A New Jersey woman pleaded guilty in federal court here yesterday to conspiring to violate the Arms Export Act as part of a scheme to ship sophisticated electronic navigational tracking equipment to Syria, a deal that she admitted involved a former embassy official here.
Rosemary L. Loughery, 42, of Mount Holly said in court that she agreed with the prosecutors' written statement of evidence against her in which Souha Jamali, formerly the third secretary at the Syrian Embassy here, was identified as the local contact for Loughery's business associate, Kevin P. Gilday.
Jamali left the United States in November, several days after Loughery and Gilday were arrested. The Syrian Embassy has denied that Jamali was involved in any arms deals, insisting that her frequent contacts with Gilday concerned oil deals.
Embassy officials have said Jamali was recalled to Damascus after staff cutbacks here that were ordered as part of American sanctions against Syria. President Reagan announced the sanctions Nov. 14 to show U.S. "outrage" at Syria's involvement in international terrorism, including the bombing of a nightclub in West Berlin in which two persons, including an American serviceman, were killed.

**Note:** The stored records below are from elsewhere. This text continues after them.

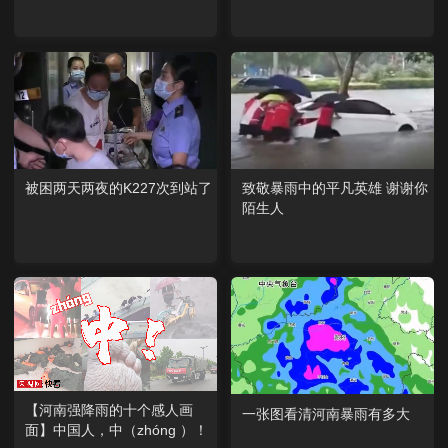
被困两天两夜的K227次到站了
致敬暴雨中的平凡英雄 谢谢你
陌生人
【河南强降雨的十个感人画
一张图看清河南暴雨有多大
面】中国人，中（zhóng ）！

Loughery and Gilday had been charged in a 10-count indictment that also alleged the two had been negotiating to provide C130 transport planes to Libyan leader Moammar Gadhafi and military hardware to Iran. The hardware, according to court documents, included TOW, Dragon and Stinger battlefield missiles and spare parts for tanks, helicopters and F4 and F5 aircraft.
No equipment was shipped out of the United States.
During yesterday's hearing, U.S. District Judge Thomas P. Jackson set a Nov. 30 trial date for Gilday, who remains under house arrest at his parents' home near Wilmington, Del. Loughery is free under a cash bond.
Assistant U.S. Attorney Mark Biros said Loughery could be sentenced to five years in prison and fined $250,000. Jackson set sentencing for Sept. 11.
The two were arrested after a year-long undercover investigation by U.S. Customs agents posing as American arms dealers who could deliver military hardware and computer systems to Gilday. The agents, Donald Bludworth and Robert Fischer, knew Gilday "as a person who previously had been involved in efforts to transship illegally high-tech equipment through Europe and the Middle East to the Soviet Union and Eastern Bloc countries," according to the evidence statement.
Gilday and Loughery were working with Thomas O'Brien, who, authorities say, has ties to the Irish government, the Irish Republican Army and English arms trader Eric Magee, the statement said.
According to court documents, Syria wanted to buy 20 tactical and 20 semi-fixed radio navigational beacons manufactured by Gould Electronics in California. Sale of the equipment to Eastern bloc and most Middle Eastern countries is illegal.
Magee was working directly with the Syrian government, and O'Brien was to provide "end use country" certificates that would show the beacons were going to Cyprus instead of Syria, according to the written evidence statement.